Перестал бегать, сел на стул напротив меня. Тут же сделал вид, что это не обо мне, а о каких-то абстрактных и наивных господах. Вернулся к моим делам.
– Меня иностранцы спрашивали о тебе, о твоих книгах.
– И что ты сказал?
– Ну, я сказал все, что знаю, что ты написал повесть о целине и какую-то песню о космонавтах.
То есть «Чонкин», которому иностранцы якобы предрекали большой успех, уже как будто не существовал.
Я тогда еще был толстокожий, не сердился, но удивлялся такому ходу ума, как одной из красок жизни. Я спросил:
– Как?
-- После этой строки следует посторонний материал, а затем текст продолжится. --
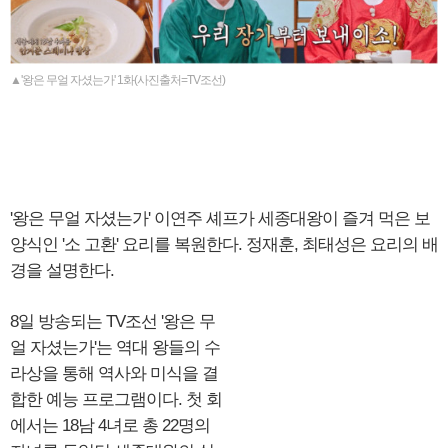
▲'왕은 무얼 자셨는가' 1화(사진출처=TV조선)
'왕은 무얼 자셨는가' 이연주 셰프가 세종대왕이 즐겨 먹은 보
양식인 '소 고환' 요리를 복원한다. 정재훈, 최태성은 요리의 배
경을 설명한다.
8일 방송되는 TV조선 '왕은 무
얼 자셨는가'는 역대 왕들의 수
라상을 통해 역사와 미식을 결
합한 예능 프로그램이다. 첫 회
에서는 18남 4녀로 총 22명의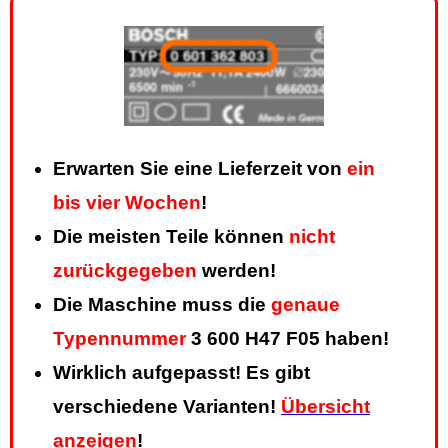
Erwarten Sie eine Lieferzeit von
ein
bis vier Wochen
!
Die meisten Teile können
nicht
zurückgegeben
werden!
Die Maschine muss die
genaue
Typennummer
3 600 H47 F05 haben!
Wirklich aufgepasst! Es gibt
verschiedene Varianten!
Übersicht
anzeigen
!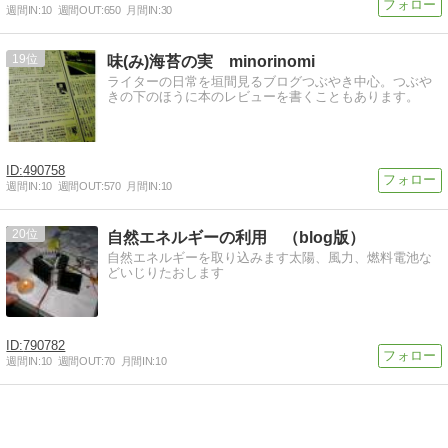
週間IN:
10
週間OUT:
650
月間IN:
30
19
味(み)海苔の実 minorinomi
ライターの日常を垣間見るブログつぶやき中心。つぶや
きの下のほうに本のレビューを書くこともあります。
490758
週間IN:
10
週間OUT:
570
月間IN:
10
20
自然エネルギーの利用 （blog版）
自然エネルギーを取り込みます太陽、風力、燃料電池な
どいじりたおします
790782
週間IN:
10
週間OUT:
70
月間IN:
10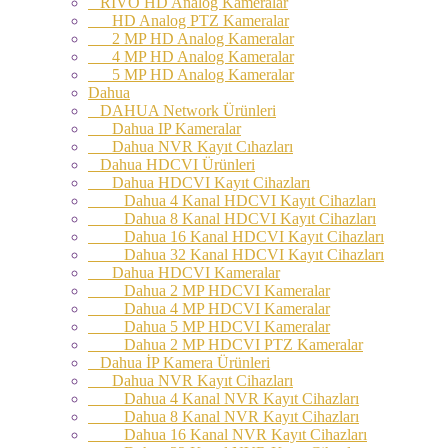
RİVO HD Analog Kameralar
HD Analog PTZ Kameralar
2 MP HD Analog Kameralar
4 MP HD Analog Kameralar
5 MP HD Analog Kameralar
Dahua
DAHUA Network Ürünleri
Dahua IP Kameralar
Dahua NVR Kayıt Cıhazları
Dahua HDCVI Ürünleri
Dahua HDCVI Kayıt Cihazları
Dahua 4 Kanal HDCVI Kayıt Cihazları
Dahua 8 Kanal HDCVI Kayıt Cihazları
Dahua 16 Kanal HDCVI Kayıt Cihazları
Dahua 32 Kanal HDCVI Kayıt Cihazları
Dahua HDCVI Kameralar
Dahua 2 MP HDCVI Kameralar
Dahua 4 MP HDCVI Kameralar
Dahua 5 MP HDCVI Kameralar
Dahua 2 MP HDCVI PTZ Kameralar
Dahua İP Kamera Ürünleri
Dahua NVR Kayıt Cihazları
Dahua 4 Kanal NVR Kayıt Cihazları
Dahua 8 Kanal NVR Kayıt Cihazları
Dahua 16 Kanal NVR Kayıt Cihazları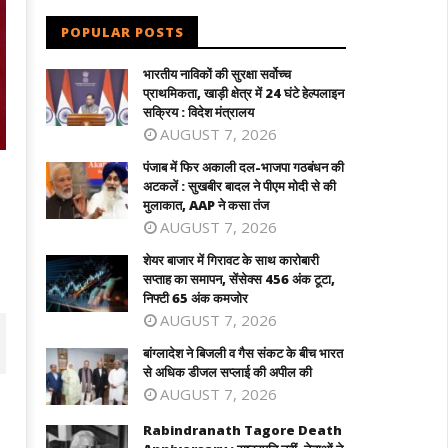
POPULAR POSTS
भारतीय नाविकों की सुरक्षा सर्वोच्च
प्राथमिकता, खाड़ी क्षेत्र में 24 घंटे हेल्पलाइन
सक्रिय : विदेश मंत्रालय
AUGUST 7, 2026
पंजाब में फिर अकाली दल-भाजपा गठबंधन की
अटकलें : सुखबीर बादल ने पीएम मोदी से की
मुलाकात, AAP ने कसा तंज
AUGUST 7, 2026
शेयर बाजार में गिरावट के साथ कारोबारी
सप्ताह का समापन, सेंसेक्स 456 अंक टूटा,
निफ्टी 65 अंक कमजोर
AUGUST 7, 2026
बांग्लादेश ने बिजली व गैस संकट के बीच भारत
से अधिक डीजल सप्लाई की अपील की
AUGUST 7, 2026
Rabindranath Tagore Death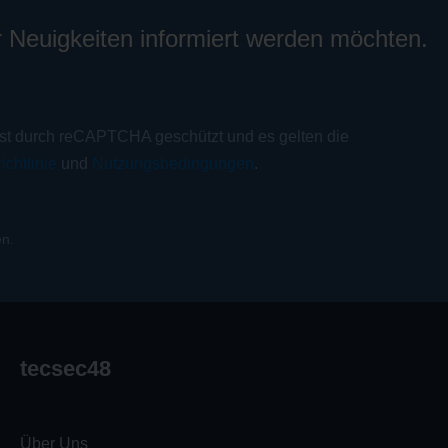
r Neuigkeiten informiert werden möchten.
ist durch reCAPTCHA geschützt und es gelten die
ichtlinie
und
Nutzungsbedingungen
.
n.
tecsec48
Über Uns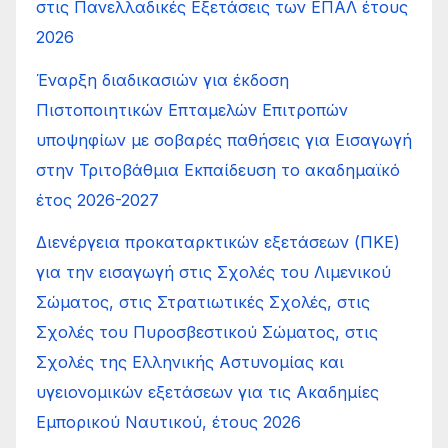
στις Πανελλαδικές Εξετάσεις των ΕΠΑΛ έτους
2026
Έναρξη διαδικασιών για έκδοση
Πιστοποιητικών Επταμελών Επιτροπών
υποψηφίων με σοβαρές παθήσεις για Εισαγωγή
στην Τριτοβάθμια Εκπαίδευση το ακαδημαϊκό
έτος 2026-2027
Διενέργεια προκαταρκτικών εξετάσεων (ΠΚΕ)
για την εισαγωγή στις Σχολές του Λιμενικού
Σώματος, στις Στρατιωτικές Σχολές, στις
Σχολές του Πυροσβεστικού Σώματος, στις
Σχολές της Ελληνικής Αστυνομίας και
υγειονομικών εξετάσεων για τις Ακαδημίες
Εμπορικού Ναυτικού, έτους 2026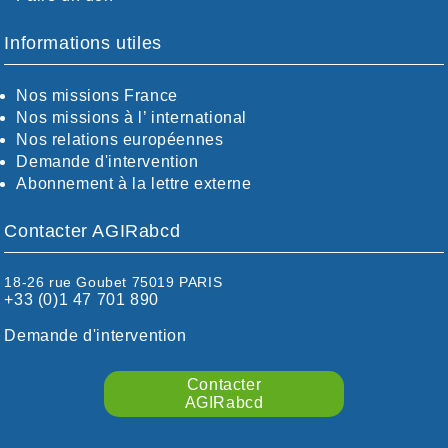
BOUCHES-DU-RHÖNE / ALPES
CHARENTE-MARITIME
Informations utiles
CÖTE-D'OR
CÖTES-D'ARMOR
Nos missions France
DORDOGNE
Nos missions à l’ international
DRÖME / ARDÈCHE
Nos relations européennes
ESSONNE
Demande d'intervention
EURE-ET-LOIR
Abonnement à la lettre externe
EURE/SEINE-MARITIME
FINISTÈRE
Contacter AGIRabcd
GARD
HAUTE-GARONNE
HAUTES-PYRÉNÉES
18-26 rue Goubet 75019 PARIS
+33 (0)1 47 701 890
HÉRAULT
ILLE ET VILAINE
Demande d'intervention
ISÈRE
LIMOUSIN
Contacter
LOIRE
AGIRabcd
LOIRE / OCÉAN
LOT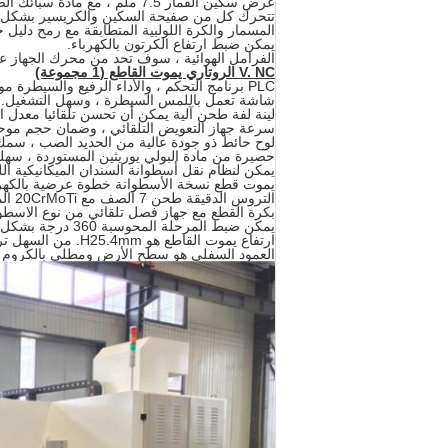
عرض سكين القمار 7.5 ملم ، مع مادة سبائك الصلب ، بعد المعالجة الحرارية والطحن.
تتحرك كل من صفيحة السكين والكريسير بشكل متز
المسمار والكرة اللولبية المتطابقة مع رمح دليل
يمكن ضبط ارتفاع الكرتون بالكهرباء.
الفرامل الهوائية ، سوف تحد من محرك الجهاز ع
V. NC الروتاري يموت القاطع (1 مجموعة)
PLC برنامج التحكم ، والأداء الرفيع والسيطرة موثوقة.
شاشة تعمل باللمس السيطرة ، وسهل التشغيل.
لينة لفة طحن آلية يمكن أن تحسن تلقائيا معدل
سرعة جهاز التعويض التلقائي ، وضمان حجم موح
لوح حائط ذو جودة عالية من الحديد الصب ، سمك 50 مم
حصيرة من مادة البولي يوريثين المستوردة ، سهلة 
يمكن لنظام نقل أسطوانة السندان الميكانيكية اللينة أن يتحرك أفقيًا بأكثر من 
يموت قطع نسخة الأسطوانة خطوة عرضية بالكهرباء ، 
التروس الدقيقة طحن 7 الصف مع 20CrMoTi المواد ، سمك 60MM ، صلابة 60 ~ 65 ، وانخفاض مستوى الضجيج ، والدقة العالية.
بكرة القطع مع جهاز فصل تلقائي من نوع الاسطوا
يمكن ضبط المرحلة المحوسبة 360 درجة بشكل عشوائي وسريع ودقيق.
ارتفاع يموت القاطع هو H25.4mm.
من السهل تر
العمود السفلي هو سطح الأرض ومطلي بالكروم ،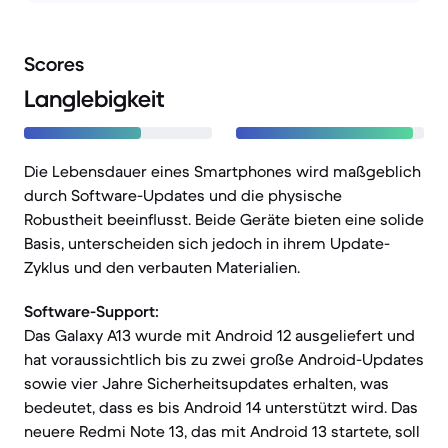
Scores
Langlebigkeit
Die Lebensdauer eines Smartphones wird maßgeblich
durch Software-Updates und die physische
Robustheit beeinflusst. Beide Geräte bieten eine solide
Basis, unterscheiden sich jedoch in ihrem Update-
Zyklus und den verbauten Materialien.
Software-Support:
Das Galaxy A13 wurde mit Android 12 ausgeliefert und
hat voraussichtlich bis zu zwei große Android-Updates
sowie vier Jahre Sicherheitsupdates erhalten, was
bedeutet, dass es bis Android 14 unterstützt wird. Das
neuere Redmi Note 13, das mit Android 13 startete, soll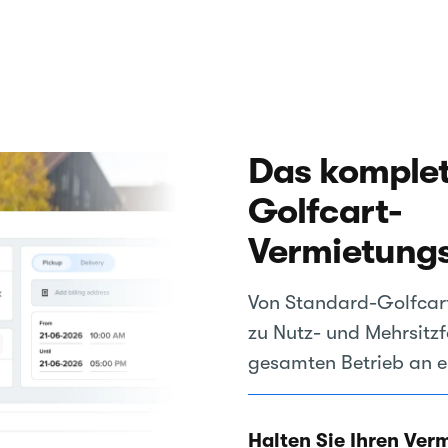
Das komplet
Golfcart-
Vermietung
Von Standard-Golfcart
zu Nutz- und Mehrsitzf
gesamten Betrieb an e
Halten Sie Ihren Ver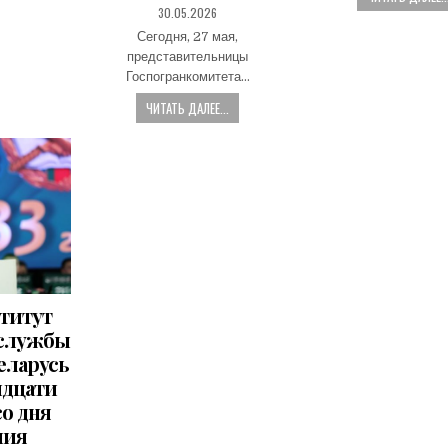
PUBLISHED
30.05.2026
DATE:
Сегодня, 27 мая,
представительницы
Госпогранкомитета…
ЧИТАТЬ ДАЛЕЕ...
титут
 службы
еларусь
идцати
со дня
ния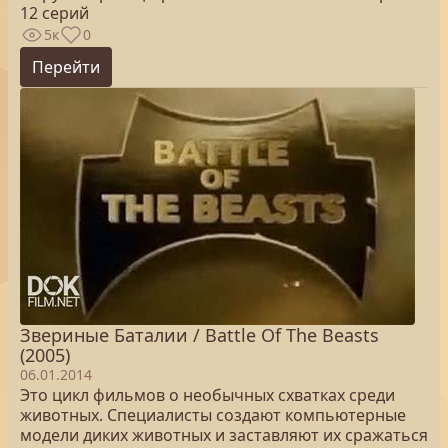
12 серий
5к
0
Перейти
Звериные Баталии / Battle Of The Beasts
(2005)
06.01.2014
Это цикл фильмов о необычных схватках среди
животных. Специалисты создают компьютерные
модели диких животных и заставляют их сражаться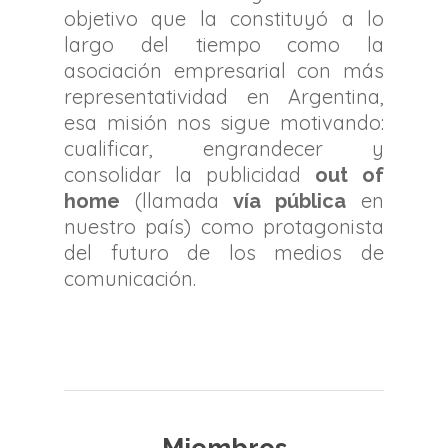
objetivo que la constituyó a lo
largo del tiempo como la
asociación empresarial con más
representatividad en Argentina,
esa misión nos sigue motivando:
cualificar, engrandecer y
consolidar la publicidad
out of
(llamada
en
home
vía pública
nuestro país) como protagonista
del futuro de los medios de
comunicación.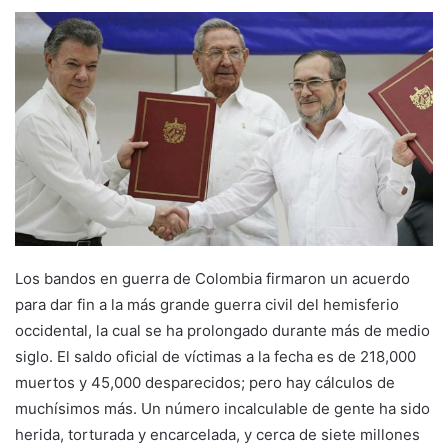
Los bandos en guerra de Colombia firmaron un acuerdo
para dar fin a la más grande guerra civil del hemisferio
occidental, la cual se ha prolongado durante más de medio
siglo. El saldo oficial de víctimas a la fecha es de 218,000
muertos y 45,000 desparecidos; pero hay cálculos de
muchísimos más. Un número incalculable de gente ha sido
herida, torturada y encarcelada, y cerca de siete millones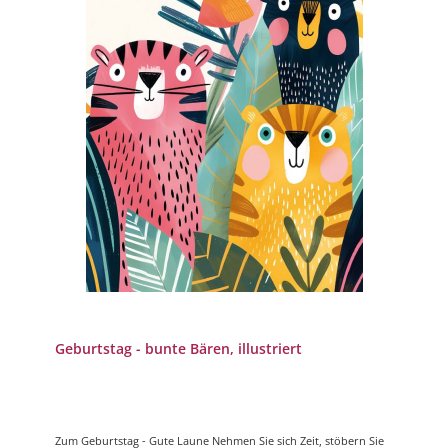
Geburtstag - bunte Bären, illustriert
Zum Geburtstag - Gute Laune Nehmen Sie sich Zeit, stöbern Sie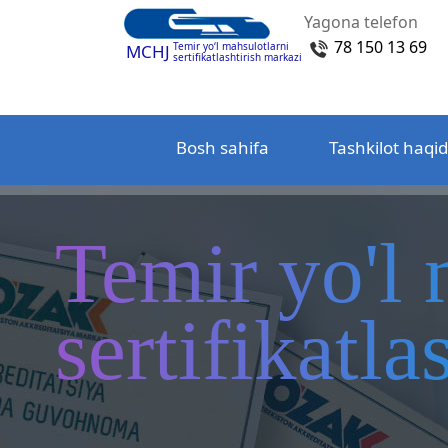
Yagona telefon
78 150 13 69
Temir yo‘l mahsulotlarni
MCHJ
sertifikatlashtirish markazi
Bosh sahifa
Tashkilot haqi
Temir yo'l 
sertifikatl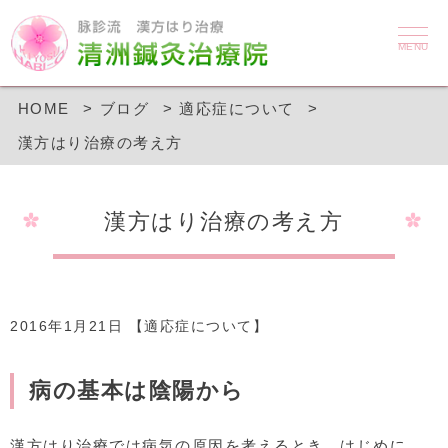
MENU
HOME
ブログ
適応症について
漢方はり治療の考え方
漢方はり治療の考え方
2016年1月21日 【
適応症について
】
病の基本は陰陽から
漢方はり治療では病気の原因を考えるとき、はじめに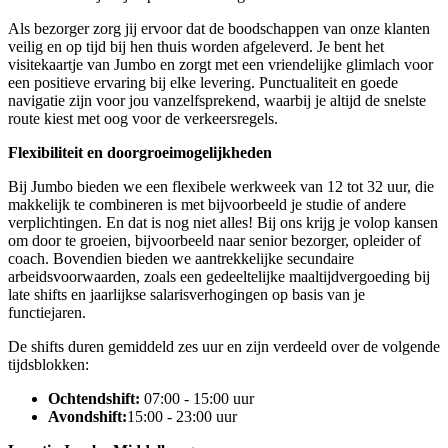
Als bezorger zorg jij ervoor dat de boodschappen van onze klanten
veilig en op tijd bij hen thuis worden afgeleverd. Je bent het
visitekaartje van Jumbo en zorgt met een vriendelijke glimlach voor
een positieve ervaring bij elke levering. Punctualiteit en goede
navigatie zijn voor jou vanzelfsprekend, waarbij je altijd de snelste
route kiest met oog voor de verkeersregels.
Flexibiliteit en doorgroeimogelijkheden
Bij Jumbo bieden we een flexibele werkweek van 12 tot 32 uur, die
makkelijk te combineren is met bijvoorbeeld je studie of andere
verplichtingen. En dat is nog niet alles! Bij ons krijg je volop kansen
om door te groeien, bijvoorbeeld naar senior bezorger, opleider of
coach. Bovendien bieden we aantrekkelijke secundaire
arbeidsvoorwaarden, zoals een gedeeltelijke maaltijdvergoeding bij
late shifts en jaarlijkse salarisverhogingen op basis van je
functiejaren.
De shifts duren gemiddeld zes uur en zijn verdeeld over de volgende
tijdsblokken:
Ochtendshift:
07:00 - 15:00 uur
Avondshift:
15:00 - 23:00 uur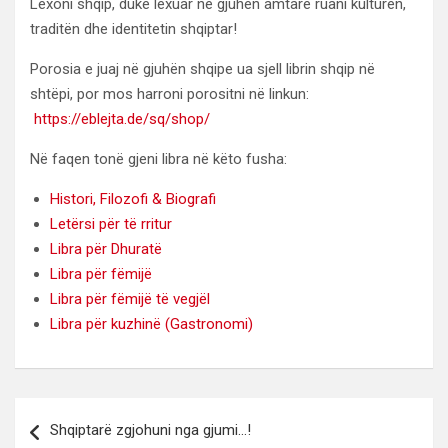
Lexoni shqip, duke lexuar në gjuhën amtare ruani kulturën,
traditën dhe identitetin shqiptar!
Porosia e juaj në gjuhën shqipe ua sjell librin shqip në
shtëpi, por mos harroni porositni në linkun:
https://eblejta.de/sq/shop/
Në faqen tonë gjeni libra në këto fusha:
Histori, Filozofi & Biografi
Letërsi për të rritur
Libra për Dhuratë
Libra për fëmijë
Libra për fëmijë të vegjël
Libra për kuzhinë (Gastronomi)
Lëvizje
Shqiptarë zgjohuni nga gjumi…!
te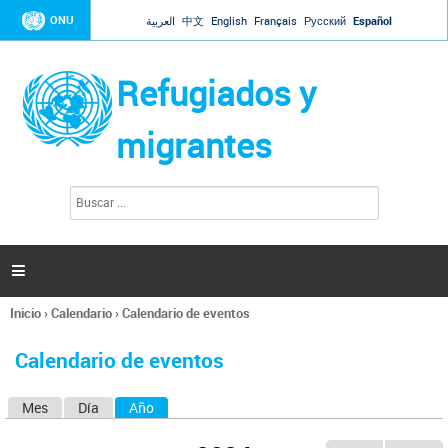
Jump to navigation
ONU
العربية
中文
English
Français
Русский
Español
Refugiados y
migrantes
B
F
u
o
s
r
c
a
m
r

u
l
Inicio
›
Calendario
›
Calendario de eventos
a
Se
r
encuentra
i
Calendario de eventos
usted
o
aquí
d
Mes
Día
Año
(solapa activa)
S
e
b
o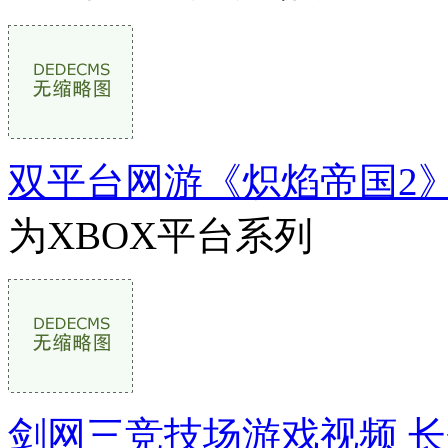
双平台网游《炽焰帝国2
为XBOX平台系列
剑网三竞技场游戏视频 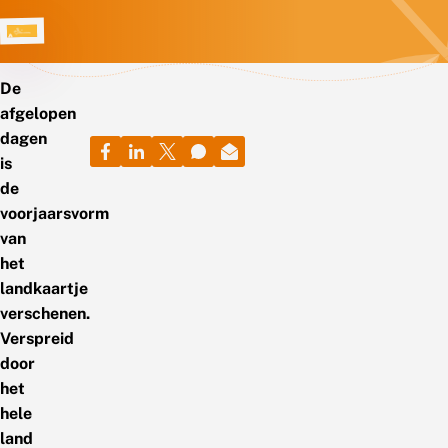
De
afgelopen
dagen
is
de
voorjaarsvorm
van
het
landkaartje
verschenen.
Verspreid
door
het
hele
land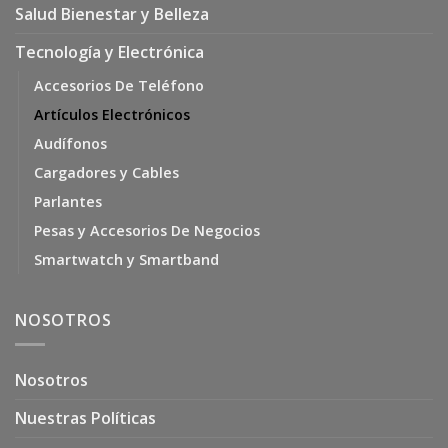
Salud Bienestar y Belleza
Tecnología y Electrónica
Accesorios De Teléfono
Artículos Electrónicos
Audífonos
Cargadores y Cables
Parlantes
Pesas y Accesorios De Negocios
Smartwatch y Smartband
NOSOTROS
Nosotros
Nuestras Políticas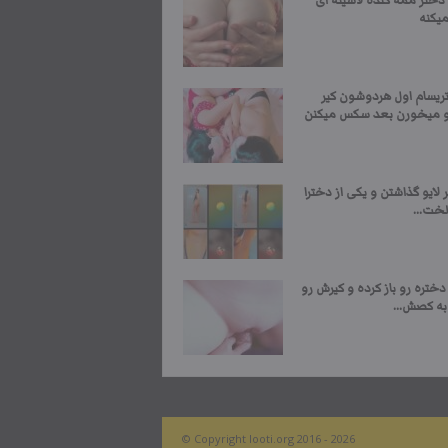
 دختر ممه گنده لاسینه ای
یکنه
یسام اول هردوشون کیر
و میخورن بعد سکس میکنن
 لایو گذاشتن و یکی از دخترا
 لخت...
دختره رو باز کرده و کیرش رو
به کصش...
© Copyright looti.org 2016 - 2026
Разве ты не сказал иностранцам, что я написал «В купе»?
Теперь удивился он:
– А что это?
– Ты не знаешь? – продолжал я изображать удивление. – Одно из главных моих сочинений. Рассказ. Был в «Новом мире» напечатан.
У меня в самом деле был такой рассказ размером в две-три страницы. Рассказ мне не нравился, был для меня не характерен, я его после новомирской публикации никогда больше печатать не собирался. Не знаю, прочел ли Максимов рассказ, но название его не забыл. Когда полтора года спустя я прислал ему в «Континент» отчет о моем отравлении в гостинице «Метрополь», Максимов его напечатал, а в сноске с данными об авторе указал в числе главных моих произведений рассказ «Вкупе» (в одно слово).
Донорское молоко
Между прочим, в день написания письма Панкину, как я сообщал выше, случилось более важное событие: родилась моя младшая дочь Оля.
Ира позвонила из роддома уезжавшему в Америку Науму Коржавину, чтобы попрощаться. «Солнышко, – сказал он ей, – рожай спокойно и не слушай радио». Ира удивилась: какое радио в родильном доме?
Конечно, Эмма имел в виду зарубежное радио. Оно тоже не оставило мое письмо без внимания. За него ухватились все радиостанции, вещавшие на Советский Союз, а «Немецкая волна» передавала его несколько дней подряд. В эти дни я регулярно ездил к роддому. В нашем роддоме уже тогда было новшество: детей показывали отцам по телевизору. Качество изображения было ужасным. На маленьком и мутном экране я увидел тонкошеее черно-белое существо, которое хлопало глазами и было похоже на аквариумную рыбку. У существа еще не было имени, и несколько дней, пока мы перебирали варианты, мы называли его просто «девочка». «Ну как тебе девочка? – спросила Ира в записке. – И как вообще дела?»